Are wind farm risks acceptable?

The Shetland Times

Letter to The Shetland Times, July 13, 2014

My letter is in response to the little article (Shetland Times, 11th July) inserted on behalf of Harry Jamieson, Linda and Pete Glanville, Andrina Tulloch, John Johnson, Bruce Benson, Veda Tait, Tony Erwood, Alistair and Kate Christie-Henry, Kenny Johnson, Laughton Johnson, Chris Bunyan, Cavy Johnson, Kaila McCulloch, John Dally, Marianne Tarrant, Will John Anderson, Richard and Victoria Gibson and Jim Dickson who are all imploring people not to stand in the way of the windfarm development.

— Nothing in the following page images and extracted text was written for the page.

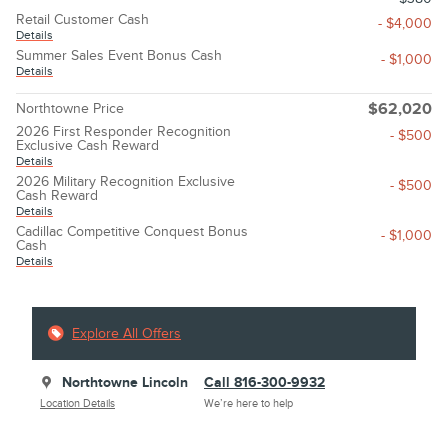
Retail Customer Cash
- $4,000
Details
Summer Sales Event Bonus Cash
- $1,000
Details
Northtowne Price
$62,020
2026 First Responder Recognition
- $500
Exclusive Cash Reward
Details
2026 Military Recognition Exclusive
- $500
Cash Reward
Details
Cadillac Competitive Conquest Bonus
- $1,000
Cash
Details
Explore All Offers
Northtowne Lincoln
Call 816-300-9932
Location Details
We’re here to help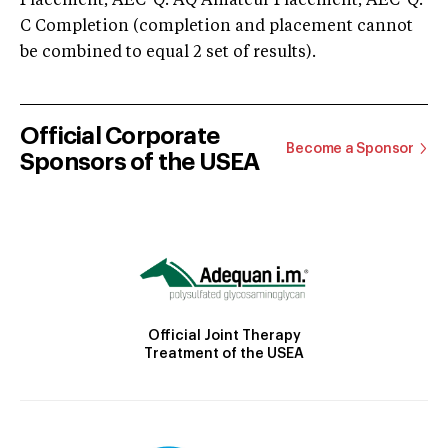
Placement; AEC-Q: AQ Amateur Placement; AEC-Q:
C Completion (completion and placement cannot
be combined to equal 2 set of results).
Official Corporate
Become a Sponsor
Sponsors of the USEA
Official Joint Therapy
Treatment of the USEA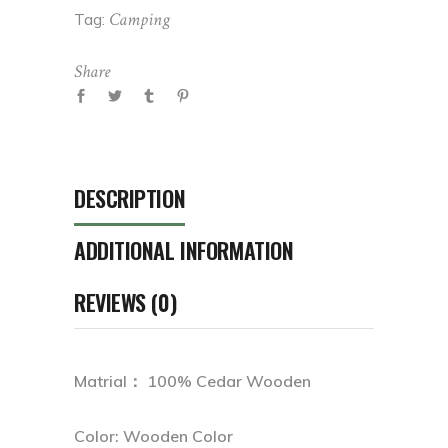
Camping
Tag:
Share
DESCRIPTION
ADDITIONAL INFORMATION
REVIEWS (0)
Matrial： 100% Cedar Wooden
Color: Wooden Color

To the named supporters of the windfarm, I would ask, since we know that the mining of rare earth minerals in China is poisoning the land, lakes and people, how can they equate this with nice green energy? These rare minerals are components modern turbines depend upon.

Supporters must believe this wretched toxicity is acceptable.

These named supporters are aware that children in the windfarm areas will be exposed to infrasound. So after their bedtime story these little children can cuddle their pillows and receive maximum auditory stimulation. The pillow will block audible sound but not infrasound.

Supporters have found this to be acceptable.

The named supporters obviously have no concerns for the physical and psychological ill health that the windfarm occupants will be subjected to when the turbines become operational. Clearly the supporters have a better understanding of the detrimental health effects than Dr Sarah Taylor whose report supports the evidence that individuals living on windfarms will be affected.

The windfarm supporters find this acceptable.

I will not insult the windfarm supporters intelligence by suggesting that they were perhaps unaware of the above. Thankfully there are still many decent people who do not find these facts at all acceptable.
I have only touched on some of the reasons why I will never support this development.

Surprisingly no one in the above supporters group will have to live in the windfarm.